Well, here’s a vainglorious response. I have actually more than a few times composed my own music to photographs. One of Roxanne in a hallway, called “Hello” can be found somewhere on youtube. Still others were compiled into short films I made called “My Week in Polaroids” for which I would compose music. And I took all the photographs for my records (LANDy, The Goldberg Sisters). So, again, these pursuits of mine feel interconnected.
1. “BFF” by LANDy (particularly for the “twins” photo of Roxanne on deck at night; in fact the video for this song deals with the notion of doppelganger a bit)
2.“You’re Beautiful When You Die” by The Goldberg Sisters
3. “The Heart Grows Fonder” by The Goldberg Sisters
Do you have upcoming projects that you’d like to share with the community?

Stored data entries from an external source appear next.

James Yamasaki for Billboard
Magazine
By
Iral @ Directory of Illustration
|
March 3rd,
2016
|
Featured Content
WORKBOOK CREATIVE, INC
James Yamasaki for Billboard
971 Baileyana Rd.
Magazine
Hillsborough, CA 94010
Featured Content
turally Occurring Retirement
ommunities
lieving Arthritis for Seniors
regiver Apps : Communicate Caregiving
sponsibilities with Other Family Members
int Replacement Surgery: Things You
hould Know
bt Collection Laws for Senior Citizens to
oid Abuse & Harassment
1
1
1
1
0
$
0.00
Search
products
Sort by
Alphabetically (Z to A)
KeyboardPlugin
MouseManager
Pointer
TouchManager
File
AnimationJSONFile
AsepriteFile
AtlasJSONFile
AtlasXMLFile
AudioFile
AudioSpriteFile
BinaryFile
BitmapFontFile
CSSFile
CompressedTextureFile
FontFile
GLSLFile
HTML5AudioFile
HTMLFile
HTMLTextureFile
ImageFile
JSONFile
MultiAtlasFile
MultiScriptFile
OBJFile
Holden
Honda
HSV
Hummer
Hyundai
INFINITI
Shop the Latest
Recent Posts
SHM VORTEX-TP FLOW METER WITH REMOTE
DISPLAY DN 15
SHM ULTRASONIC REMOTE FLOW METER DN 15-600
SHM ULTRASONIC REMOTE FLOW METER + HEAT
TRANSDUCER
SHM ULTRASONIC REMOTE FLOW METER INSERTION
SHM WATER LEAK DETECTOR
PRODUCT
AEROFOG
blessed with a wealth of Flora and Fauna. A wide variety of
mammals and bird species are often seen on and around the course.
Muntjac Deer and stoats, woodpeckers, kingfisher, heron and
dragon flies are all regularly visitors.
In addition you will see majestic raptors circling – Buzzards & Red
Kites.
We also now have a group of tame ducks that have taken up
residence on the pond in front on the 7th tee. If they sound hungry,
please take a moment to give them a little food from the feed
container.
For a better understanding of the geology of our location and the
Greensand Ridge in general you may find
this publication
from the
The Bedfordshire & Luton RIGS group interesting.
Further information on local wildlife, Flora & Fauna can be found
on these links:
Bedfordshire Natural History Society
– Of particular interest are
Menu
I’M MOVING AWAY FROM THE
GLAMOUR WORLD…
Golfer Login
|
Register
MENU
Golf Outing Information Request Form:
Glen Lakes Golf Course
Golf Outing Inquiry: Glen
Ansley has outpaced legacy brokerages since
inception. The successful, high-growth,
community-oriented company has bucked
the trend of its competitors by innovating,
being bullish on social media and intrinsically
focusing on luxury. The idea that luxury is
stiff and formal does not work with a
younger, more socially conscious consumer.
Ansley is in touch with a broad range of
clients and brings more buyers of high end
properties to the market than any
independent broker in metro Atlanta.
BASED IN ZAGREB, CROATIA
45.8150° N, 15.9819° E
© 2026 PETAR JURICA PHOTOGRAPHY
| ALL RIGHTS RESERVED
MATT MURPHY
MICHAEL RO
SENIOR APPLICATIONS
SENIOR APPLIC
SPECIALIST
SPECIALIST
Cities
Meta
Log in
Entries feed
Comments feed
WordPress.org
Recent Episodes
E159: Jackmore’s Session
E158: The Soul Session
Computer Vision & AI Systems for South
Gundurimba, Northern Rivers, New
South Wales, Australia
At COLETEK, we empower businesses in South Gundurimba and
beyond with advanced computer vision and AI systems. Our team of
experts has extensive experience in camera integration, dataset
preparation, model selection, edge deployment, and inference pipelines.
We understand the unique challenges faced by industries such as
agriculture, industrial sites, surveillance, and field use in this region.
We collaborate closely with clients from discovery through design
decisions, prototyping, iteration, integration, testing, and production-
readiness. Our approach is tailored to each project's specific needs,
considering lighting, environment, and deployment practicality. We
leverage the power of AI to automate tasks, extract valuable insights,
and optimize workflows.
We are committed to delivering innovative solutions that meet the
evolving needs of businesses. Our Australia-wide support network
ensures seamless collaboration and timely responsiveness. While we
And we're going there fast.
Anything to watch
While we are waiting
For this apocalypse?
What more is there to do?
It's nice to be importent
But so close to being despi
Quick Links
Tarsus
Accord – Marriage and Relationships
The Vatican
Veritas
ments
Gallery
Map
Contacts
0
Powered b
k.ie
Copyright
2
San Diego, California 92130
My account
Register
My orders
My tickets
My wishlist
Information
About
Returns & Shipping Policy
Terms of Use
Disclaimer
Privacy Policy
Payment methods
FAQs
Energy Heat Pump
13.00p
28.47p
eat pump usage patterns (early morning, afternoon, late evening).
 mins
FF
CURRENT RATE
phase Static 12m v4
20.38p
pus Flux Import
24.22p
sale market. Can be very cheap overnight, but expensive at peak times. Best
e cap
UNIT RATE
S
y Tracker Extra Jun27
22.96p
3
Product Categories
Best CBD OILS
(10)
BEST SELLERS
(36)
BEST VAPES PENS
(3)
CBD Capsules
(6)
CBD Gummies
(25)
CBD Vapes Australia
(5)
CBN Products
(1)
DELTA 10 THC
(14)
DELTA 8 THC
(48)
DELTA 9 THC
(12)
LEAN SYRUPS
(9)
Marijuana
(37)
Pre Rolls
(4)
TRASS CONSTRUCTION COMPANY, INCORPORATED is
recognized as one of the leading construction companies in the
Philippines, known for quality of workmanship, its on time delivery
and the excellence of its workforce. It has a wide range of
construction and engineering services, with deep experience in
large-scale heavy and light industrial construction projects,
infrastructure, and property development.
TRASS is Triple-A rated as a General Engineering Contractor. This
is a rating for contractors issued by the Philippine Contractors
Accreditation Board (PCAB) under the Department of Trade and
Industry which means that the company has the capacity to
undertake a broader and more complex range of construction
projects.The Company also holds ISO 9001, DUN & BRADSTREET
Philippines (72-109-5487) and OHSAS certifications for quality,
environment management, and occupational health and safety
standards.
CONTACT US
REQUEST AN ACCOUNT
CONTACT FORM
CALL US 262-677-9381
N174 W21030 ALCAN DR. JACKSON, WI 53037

I’ve been writing and recording demos for a new record for some time; I just finished my first (undiscarded) screenplay in many years which I plan to produce and direct within the next year; just snapped some photos for Land Rover’s Tumblr page and some for Ladygunn magazine of Alexis Palladino from the band exitmusic.
Where does Lomography fit in these projects?
Who’s to say? Some Lomo photos could end up as album art for the next record and I could very easily see a making a LomoKino muisc video for myself or another artist.
Lastly, what advice can you give our readers when shooting with the Diana F+?
1. Make sure your aperture (sunny, cloudy, etc) setting is locked in place and not left (as I did on one roll) straddling two settings.
2. Don’t be too hasty. (I know Lomo is all about letting go and just shooting! but I’m too ocd for that). As fun as it is to shoot film, there is little denying its expense and increasing scarcity. As basic and uncomplicated as a Diana is is it could really be useful, beautiful artistic tool. I leave snapshots these days to Instagram.
3. Disregard the above and shoot any and everything.
4. Experiment. It’ sort of hard not to anyway, with the Diana.
5. Don’t be afraid (or lazy in my case) of using a tripod. It will transport your photos, particularly in B mode.
6. Have fun! (After years of therapy I’m still working on this one).